HazyResearch / deepdive

DeepDive
deepdive.stanford.edu
1.96k stars 536 forks source link

std::bad_alloc() in sampler #610

Open paidi opened 7 years ago

paidi commented 7 years ago

I am trying to run DeepDive and the following error when the sampler executes. It looks like it could be an internal error, or an out-of-memory error (my machine has 64GB of RAM).

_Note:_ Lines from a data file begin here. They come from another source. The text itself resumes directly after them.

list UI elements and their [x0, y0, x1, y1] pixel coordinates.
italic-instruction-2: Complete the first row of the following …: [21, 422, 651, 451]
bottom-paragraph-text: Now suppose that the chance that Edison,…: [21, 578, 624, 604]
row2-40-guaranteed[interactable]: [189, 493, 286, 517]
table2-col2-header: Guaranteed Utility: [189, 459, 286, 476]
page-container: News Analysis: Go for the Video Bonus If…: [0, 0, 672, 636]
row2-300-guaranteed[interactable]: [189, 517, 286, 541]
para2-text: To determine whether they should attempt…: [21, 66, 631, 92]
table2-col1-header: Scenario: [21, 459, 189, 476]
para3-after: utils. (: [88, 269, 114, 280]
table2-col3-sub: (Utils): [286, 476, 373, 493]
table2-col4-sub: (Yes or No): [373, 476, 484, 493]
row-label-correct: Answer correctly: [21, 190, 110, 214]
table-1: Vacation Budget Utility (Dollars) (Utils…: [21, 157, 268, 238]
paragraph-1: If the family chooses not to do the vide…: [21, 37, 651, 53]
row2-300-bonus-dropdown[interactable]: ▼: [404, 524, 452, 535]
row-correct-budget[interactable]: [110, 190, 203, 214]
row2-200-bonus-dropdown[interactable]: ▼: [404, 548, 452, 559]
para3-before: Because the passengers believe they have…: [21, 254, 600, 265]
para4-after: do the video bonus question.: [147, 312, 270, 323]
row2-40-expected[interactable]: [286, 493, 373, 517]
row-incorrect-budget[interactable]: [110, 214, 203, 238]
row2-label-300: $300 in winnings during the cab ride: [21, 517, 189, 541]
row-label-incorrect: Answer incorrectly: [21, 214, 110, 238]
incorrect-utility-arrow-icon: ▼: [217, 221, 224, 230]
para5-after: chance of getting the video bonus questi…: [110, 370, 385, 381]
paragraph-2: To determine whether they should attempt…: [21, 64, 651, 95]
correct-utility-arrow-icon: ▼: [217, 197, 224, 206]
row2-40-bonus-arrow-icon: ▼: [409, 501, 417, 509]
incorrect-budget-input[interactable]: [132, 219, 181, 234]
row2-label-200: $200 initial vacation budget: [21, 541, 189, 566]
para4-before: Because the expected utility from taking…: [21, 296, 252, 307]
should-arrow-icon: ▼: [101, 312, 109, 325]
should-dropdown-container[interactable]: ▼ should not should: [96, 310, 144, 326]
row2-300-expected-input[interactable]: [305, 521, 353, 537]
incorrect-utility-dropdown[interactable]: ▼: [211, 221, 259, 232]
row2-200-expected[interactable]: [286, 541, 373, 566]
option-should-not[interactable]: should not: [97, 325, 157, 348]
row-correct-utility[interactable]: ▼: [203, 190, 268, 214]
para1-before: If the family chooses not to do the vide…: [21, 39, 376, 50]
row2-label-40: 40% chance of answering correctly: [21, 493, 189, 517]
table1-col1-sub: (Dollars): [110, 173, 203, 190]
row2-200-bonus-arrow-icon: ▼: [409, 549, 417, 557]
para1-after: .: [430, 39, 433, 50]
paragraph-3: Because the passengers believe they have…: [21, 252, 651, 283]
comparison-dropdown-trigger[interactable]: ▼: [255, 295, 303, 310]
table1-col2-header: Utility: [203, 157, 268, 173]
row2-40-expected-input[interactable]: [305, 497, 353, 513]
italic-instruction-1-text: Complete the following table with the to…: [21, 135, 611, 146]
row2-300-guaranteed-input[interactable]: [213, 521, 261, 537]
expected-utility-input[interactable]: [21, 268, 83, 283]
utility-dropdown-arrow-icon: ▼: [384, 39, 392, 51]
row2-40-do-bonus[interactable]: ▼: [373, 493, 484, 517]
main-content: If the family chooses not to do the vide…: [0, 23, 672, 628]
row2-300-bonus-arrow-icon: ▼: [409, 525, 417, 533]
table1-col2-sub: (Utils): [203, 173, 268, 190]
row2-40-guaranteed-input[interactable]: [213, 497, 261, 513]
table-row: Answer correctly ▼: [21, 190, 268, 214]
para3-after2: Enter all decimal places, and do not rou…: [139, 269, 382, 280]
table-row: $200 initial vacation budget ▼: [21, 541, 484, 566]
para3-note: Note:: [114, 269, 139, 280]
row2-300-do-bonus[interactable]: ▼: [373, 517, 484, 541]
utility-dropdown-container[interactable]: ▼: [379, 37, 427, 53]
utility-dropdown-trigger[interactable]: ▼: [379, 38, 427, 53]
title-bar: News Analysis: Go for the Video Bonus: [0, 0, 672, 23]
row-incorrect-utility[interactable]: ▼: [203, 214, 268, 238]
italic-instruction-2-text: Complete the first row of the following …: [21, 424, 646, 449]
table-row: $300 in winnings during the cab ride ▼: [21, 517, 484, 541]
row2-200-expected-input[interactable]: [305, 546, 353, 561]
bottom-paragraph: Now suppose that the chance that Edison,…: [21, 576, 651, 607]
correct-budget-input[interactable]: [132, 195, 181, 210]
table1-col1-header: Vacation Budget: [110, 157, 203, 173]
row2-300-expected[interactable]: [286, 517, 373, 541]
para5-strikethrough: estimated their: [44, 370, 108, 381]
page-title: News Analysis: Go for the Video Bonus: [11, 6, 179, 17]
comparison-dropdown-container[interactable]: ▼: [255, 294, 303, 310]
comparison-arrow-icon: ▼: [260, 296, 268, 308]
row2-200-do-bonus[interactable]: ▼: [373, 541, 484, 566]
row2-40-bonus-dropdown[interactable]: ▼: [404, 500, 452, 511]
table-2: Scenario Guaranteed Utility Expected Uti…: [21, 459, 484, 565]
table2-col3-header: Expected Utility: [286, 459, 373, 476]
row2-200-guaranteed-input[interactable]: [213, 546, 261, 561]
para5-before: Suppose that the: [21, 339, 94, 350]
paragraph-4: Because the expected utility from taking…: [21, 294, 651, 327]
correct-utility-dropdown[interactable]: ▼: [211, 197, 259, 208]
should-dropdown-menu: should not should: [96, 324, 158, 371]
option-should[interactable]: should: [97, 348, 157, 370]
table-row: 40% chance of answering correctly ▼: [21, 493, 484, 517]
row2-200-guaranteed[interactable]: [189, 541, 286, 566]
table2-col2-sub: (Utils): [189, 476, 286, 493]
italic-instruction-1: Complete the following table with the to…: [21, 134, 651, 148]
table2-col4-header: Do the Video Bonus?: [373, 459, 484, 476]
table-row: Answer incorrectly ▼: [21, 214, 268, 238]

If it is the second, is there a workaround that doesn't involve increasing the amount of available memory?

Thanks!

2016-12-21 10:46:10.453492 #################MACHINE CONFIG################# 2016-12-21 10:46:10.453509 # # NUMA Node : 1 2016-12-21 10:46:10.453528 # # Thread/NUMA Node : 16 2016-12-21 10:46:10.453545 ################################################ 2016-12-21 10:46:10.453563 2016-12-21 10:46:10.453580 #################GIBBS SAMPLING################# 2016-12-21 10:46:10.453598 # fg_file : factorgraph/meta 2016-12-21 10:46:10.453616 # weight_file : /dev/fd/63 2016-12-21 10:46:10.453634 # variable_file : /dev/fd/62 2016-12-21 10:46:10.453651 # factor_file : /dev/fd/61 2016-12-21 10:46:10.453669 # output_folder : weights 2016-12-21 10:46:10.453685 # n_learning_epoch : 1000 2016-12-21 10:46:10.453703 # n_samples/l. epoch : 1 2016-12-21 10:46:10.453720 # n_inference_epoch : 1000 2016-12-21 10:46:10.453737 # stepsize : 0.01 2016-12-21 10:46:10.453754 # decay : 0.95 2016-12-21 10:46:10.453765 # regularization : 0.01 2016-12-21 10:46:10.453794 ################################################ 2016-12-21 10:46:10.453806 # IGNORE -s (n_samples/l. epoch). ALWAYS -s 1. # 2016-12-21 10:46:10.453815 # IGNORE -t (threads). ALWAYS USE ALL THREADS. # 2016-12-21 10:46:10.453825 ################################################ 2016-12-21 10:46:10.453834 # nvar : 14745098 2016-12-21 10:46:10.453844 # nfac : 889500491 2016-12-21 10:46:10.453854 # nweight : 162212221 2016-12-21 10:46:10.453863 # nedge : 889500491 2016-12-21 10:46:10.453873 ################################################ 2016-12-21 10:46:39.942907 terminate called after throwing an instance of 'std::bad_alloc' 2016-12-21 10:46:39.942999 what(): std::bad_alloc 2016-12-21 10:46:40.410893 process/model/learning/run.sh: line 22: 76438 Aborted sampler-dw gibbs -w <(flatten factorgraph/weights) -v <(flatten factorgraph/variables) -f <(flatten factorgraph/factors) -m factorgraph/meta -o weights -l 1000 -s 1 -i 1000 --alpha 0.01 --sample_evidence 2016-12-21 10:46:40.420499 find: ‘pbzip2’ terminated by signal 13

alldefector commented 7 years ago

@paidi that does seem like OOM... The log content suggests that you were probably running an old version of DeepDive (v0.8). In an upcoming release (coming soon), we'll introduce a factor graph partitioning feature, where a partitionable factor graph is processed piece by piece in memory. We haven't written up the documentation for this yet, but if you want to try it now using master (git clone and then make build; make install), the "census" example has turned on this feature: https://github.com/HazyResearch/deepdive/blob/master/examples/census/app.ddlog#L23 https://github.com/HazyResearch/deepdive/blob/master/examples/census/deepdive.conf#L3

In words, you can enable partitioning by changing two places in your DD program

  1. In app.ddlog, add @partition to the appropriate column (e.g., doc_id) of the variable relation.
  2. In deepdive.conf, add sampler.partitions: $NUM_PARTITIONS, where $NUM_PARTITIONS is the number of partitions.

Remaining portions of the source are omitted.